Wildcard DNS for SDK routing

The E2B SDKs construct envd URLs as <port>-<shortid>.<domain>. On the upstream service those hostnames resolve to per-sandbox IPs behind a fanout proxy. In Coppice there are no per-sandbox IPs — the gateway listens on one address for every sandbox, and when a request arrives it reads the Host header, extracts <shortid>, and jexecs into the right jail. So the only thing a dev machine has to do to use real SDK URLs (no E2B_DEBUG=true kludge) is resolve *.coppice.lan to wherever the gateway is listening. That’s it. This page is the recipe.

What the SDK wants

The Python/Node/Go SDKs compute the envd URL like this, once the lifecycle API hands them back a sandboxID:

https://<port>-<shortid>.<domain>/...

The <port> in the subdomain is a label, not the TCP port the SDK connects to — the TCP port comes from the URL scheme (443 for https) or from whatever is appended to <domain>. We smuggle the gateway’s port through E2B_DOMAIN, e.g.

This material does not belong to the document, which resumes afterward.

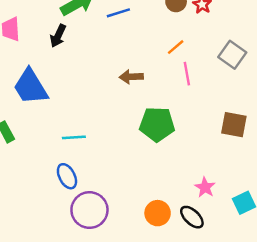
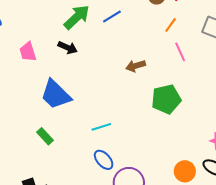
black arrow: (58, 36) -> (68, 48), turned -78
orange line: (176, 47) -> (171, 25), moved

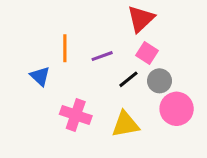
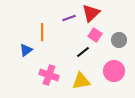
purple line: (102, 56) -> (69, 18), moved
blue triangle: (40, 76) -> (26, 50), turned 40
gray circle: (159, 81) -> (119, 40), moved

E2B_DOMAIN=coppice.lan:49999, so the URL becomes http://49999-&lt;id&gt;.coppice.lan:49999/. The subdomain 49999- tells the gateway which envd handler set the client wants; the :49999 authority port tells the kernel which TCP listener to connect to.

The SDK does not look up a per-sandbox IP. It sends the request to whatever DNS says 49999-<shortid>.coppice.lan resolves to, with that exact name in the Host header.

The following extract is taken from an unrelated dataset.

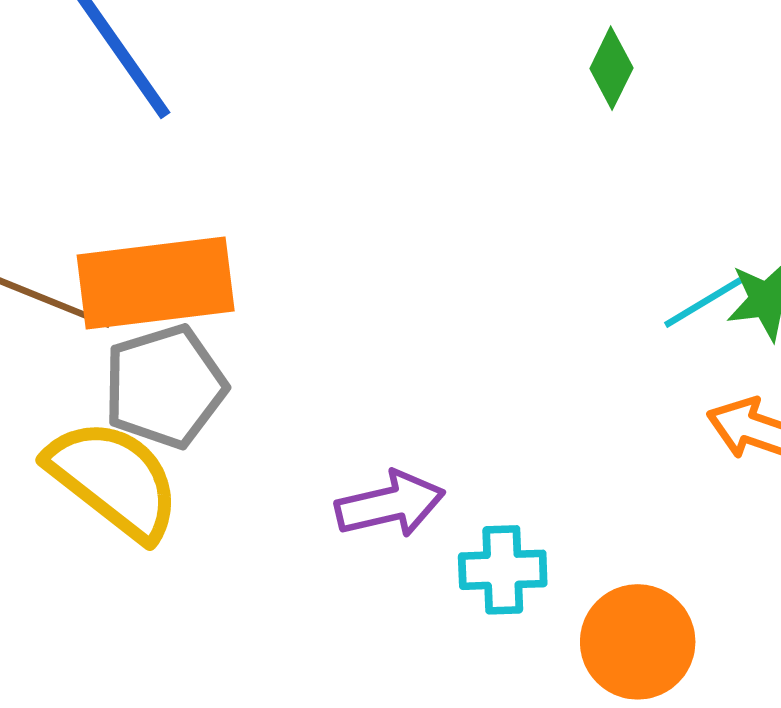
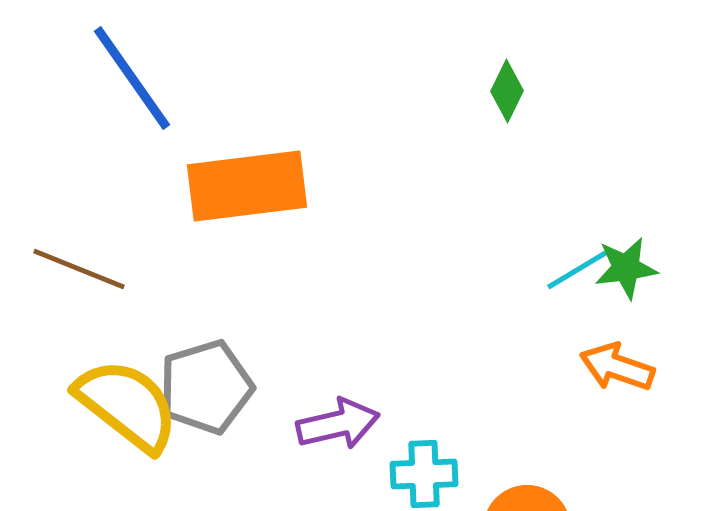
orange rectangle: (156, 283) -> (247, 186), moved
gray pentagon: (165, 386) -> (206, 387), moved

One wrinkle in the Python SDK: _jupyter_url ties scheme to debug mode (https when debug=False, http when debug=True). Our gateway serves plain HTTP — production-parity TLS is explicitly out of scope here — so the example code does a three-line override keeping debug=False but forcing http. See examples/02-persistent-kernel.py. Once the gateway gets a TLS frontend this override goes away.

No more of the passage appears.